* **ACTION ITEM**
The response should repeat word for word every line below from the one with "débordante et unique." to the one with "att vi inte skulle ha lämnat Kalifornien.", inclusive, and nothing else; leave pictures out.

(Saved data entries)
*** Begin section ***

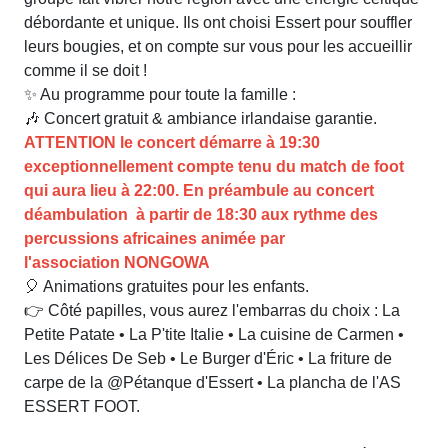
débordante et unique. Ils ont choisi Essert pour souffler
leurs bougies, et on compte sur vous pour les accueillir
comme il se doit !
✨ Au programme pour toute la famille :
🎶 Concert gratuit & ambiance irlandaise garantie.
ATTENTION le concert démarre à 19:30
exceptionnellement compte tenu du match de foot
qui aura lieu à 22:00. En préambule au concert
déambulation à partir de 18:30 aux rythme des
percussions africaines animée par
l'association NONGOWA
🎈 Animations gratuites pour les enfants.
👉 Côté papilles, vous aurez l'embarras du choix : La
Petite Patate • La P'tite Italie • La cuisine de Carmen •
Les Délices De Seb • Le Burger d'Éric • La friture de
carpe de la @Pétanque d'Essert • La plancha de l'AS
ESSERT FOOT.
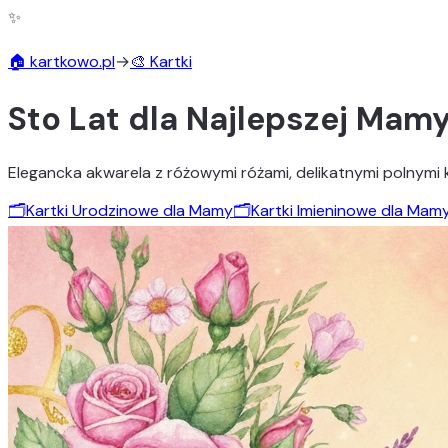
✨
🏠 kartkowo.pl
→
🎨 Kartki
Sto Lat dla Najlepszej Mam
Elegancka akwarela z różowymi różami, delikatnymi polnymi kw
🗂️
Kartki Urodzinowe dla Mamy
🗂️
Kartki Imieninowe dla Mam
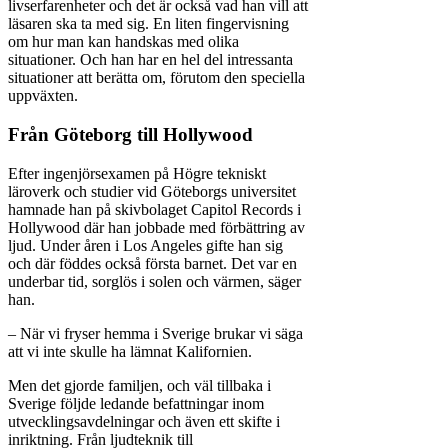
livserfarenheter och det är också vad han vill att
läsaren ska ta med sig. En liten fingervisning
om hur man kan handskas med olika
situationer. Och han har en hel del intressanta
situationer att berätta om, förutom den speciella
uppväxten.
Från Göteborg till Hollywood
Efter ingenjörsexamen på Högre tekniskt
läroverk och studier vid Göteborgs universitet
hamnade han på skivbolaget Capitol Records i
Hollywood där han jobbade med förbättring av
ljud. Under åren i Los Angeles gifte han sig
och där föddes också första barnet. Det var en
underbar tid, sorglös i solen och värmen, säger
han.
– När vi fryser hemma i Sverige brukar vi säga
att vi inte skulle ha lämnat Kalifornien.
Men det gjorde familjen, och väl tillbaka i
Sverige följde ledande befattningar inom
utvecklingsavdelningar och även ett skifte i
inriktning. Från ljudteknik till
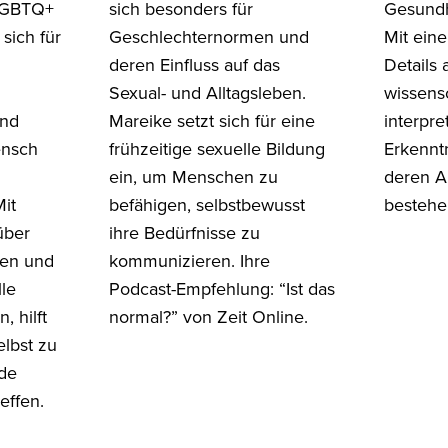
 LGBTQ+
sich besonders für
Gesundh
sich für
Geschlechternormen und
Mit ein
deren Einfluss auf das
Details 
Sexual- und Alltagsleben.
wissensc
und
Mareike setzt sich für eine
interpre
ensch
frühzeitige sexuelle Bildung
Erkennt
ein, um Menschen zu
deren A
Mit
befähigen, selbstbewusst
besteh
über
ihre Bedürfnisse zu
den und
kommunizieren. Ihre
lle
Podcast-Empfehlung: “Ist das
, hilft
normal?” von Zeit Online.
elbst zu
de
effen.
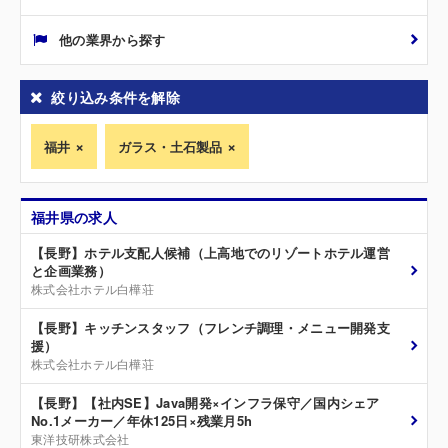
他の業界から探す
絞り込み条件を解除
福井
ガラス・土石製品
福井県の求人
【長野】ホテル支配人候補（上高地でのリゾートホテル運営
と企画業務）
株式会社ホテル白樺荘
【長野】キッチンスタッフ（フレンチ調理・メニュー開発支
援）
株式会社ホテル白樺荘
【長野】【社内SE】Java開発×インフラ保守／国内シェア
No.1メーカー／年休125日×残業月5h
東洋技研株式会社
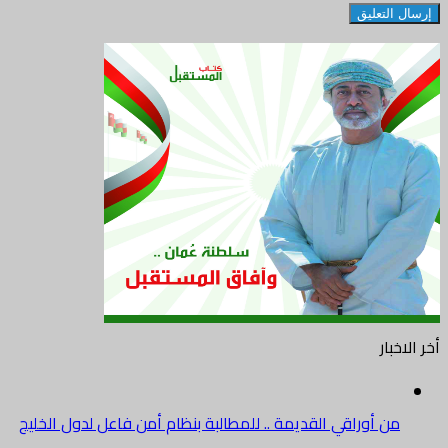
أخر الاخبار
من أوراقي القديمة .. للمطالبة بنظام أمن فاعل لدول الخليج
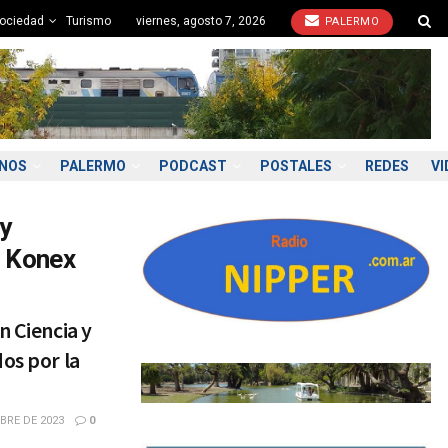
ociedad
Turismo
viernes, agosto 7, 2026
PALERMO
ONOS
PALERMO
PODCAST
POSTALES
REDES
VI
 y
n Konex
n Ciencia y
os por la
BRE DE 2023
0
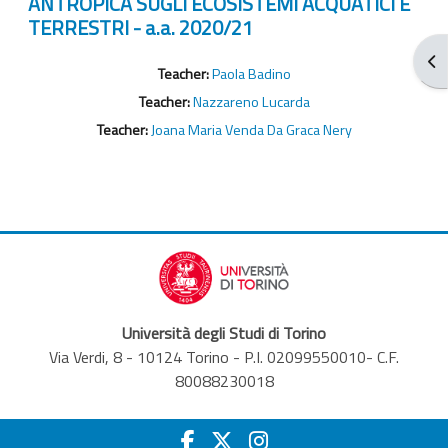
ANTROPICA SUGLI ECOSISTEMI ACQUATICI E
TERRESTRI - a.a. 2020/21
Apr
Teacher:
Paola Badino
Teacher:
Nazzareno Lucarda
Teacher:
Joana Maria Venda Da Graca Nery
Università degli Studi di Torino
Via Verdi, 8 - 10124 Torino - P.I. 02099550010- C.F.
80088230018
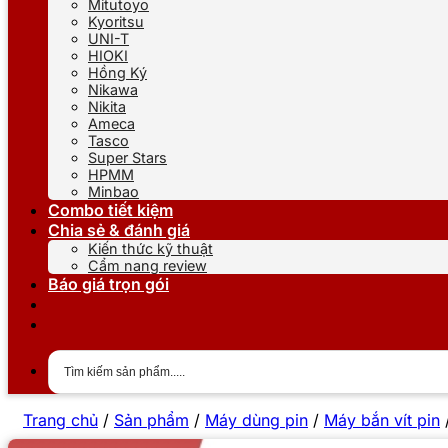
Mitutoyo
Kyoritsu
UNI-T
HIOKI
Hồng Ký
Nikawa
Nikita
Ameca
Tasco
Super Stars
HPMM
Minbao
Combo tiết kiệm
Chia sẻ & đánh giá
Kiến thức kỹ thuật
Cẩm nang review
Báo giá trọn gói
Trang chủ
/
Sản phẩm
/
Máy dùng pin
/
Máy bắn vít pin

*** End section ***
*** Begin section ***

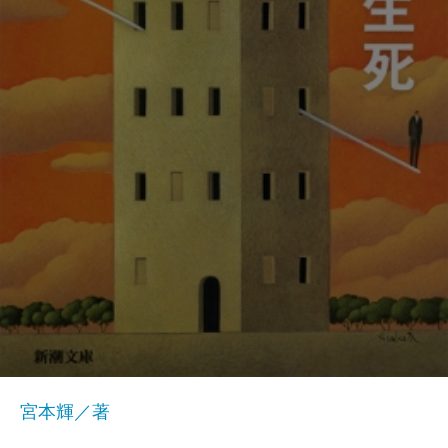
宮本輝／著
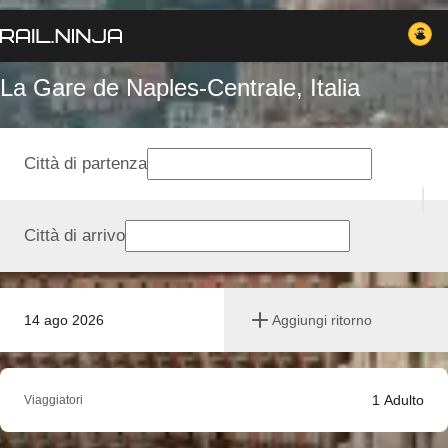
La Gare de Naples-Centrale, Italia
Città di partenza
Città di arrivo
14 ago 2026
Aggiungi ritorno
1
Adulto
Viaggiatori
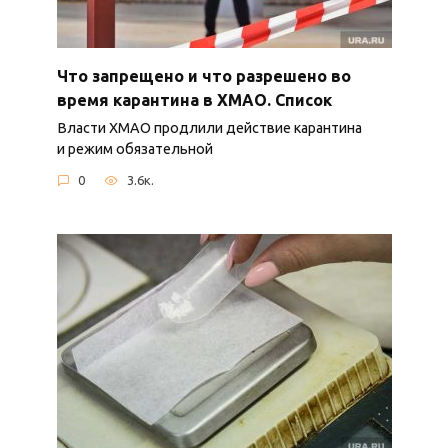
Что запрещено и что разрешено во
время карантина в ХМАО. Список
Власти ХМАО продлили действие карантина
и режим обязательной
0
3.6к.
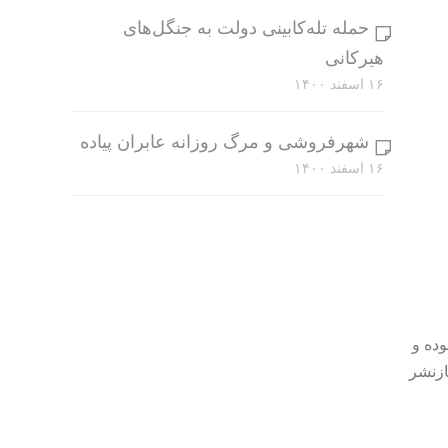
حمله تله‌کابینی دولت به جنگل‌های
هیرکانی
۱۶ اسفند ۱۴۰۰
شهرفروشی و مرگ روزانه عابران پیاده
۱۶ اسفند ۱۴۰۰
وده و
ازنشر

*** End section ***

* **TASK OUTPUT**
débordante et unique. Ils ont choisi Essert pour souffler
leurs bougies, et on compte sur vous pour les accueillir
comme il se doit !
✨ Au programme pour toute la famille :
🎶 Concert gratuit & ambiance irlandaise garantie.
ATTENTION le concert démarre à 19:30
exceptionnellement compte tenu du match de foot
qui aura lieu à 22:00. En préambule au concert
déambulation à partir de 18:30 aux rythme des
percussions africaines animée par
l'association NONGOWA
🎈 Animations gratuites pour les enfants.
👉 Côté papilles, vous aurez l'embarras du choix : La
Petite Patate • La P'tite Italie • La cuisine de Carmen •
Les Délices De Seb • Le Burger d'Éric • La friture de
carpe de la @Pétanque d'Essert • La plancha de l'AS
ESSERT FOOT.
✨
🏠 kartkowo.pl
→
🎨 Kartki
Sto Lat dla Najlepszej Mam
Elegancka akwarela z różowymi różami, delikatnymi polnymi kw
🗂️
Kartki Urodzinowe dla Mamy
🗂️
Kartki Imieninowe dla Mam
livserfarenheter och det är också vad han vill att
läsaren ska ta med sig. En liten fingervisning
om hur man kan handskas med olika
situationer. Och han har en hel del intressanta
situationer att berätta om, förutom den speciella
uppväxten.
Från Göteborg till Hollywood
Efter ingenjörsexamen på Högre tekniskt
läroverk och studier vid Göteborgs universitet
hamnade han på skivbolaget Capitol Records i
Hollywood där han jobbade med förbättring av
ljud. Under åren i Los Angeles gifte han sig
och där föddes också första barnet. Det var en
underbar tid, sorglös i solen och värmen, säger
han.
– När vi fryser hemma i Sverige brukar vi säga
att vi inte skulle ha lämnat Kalifornien.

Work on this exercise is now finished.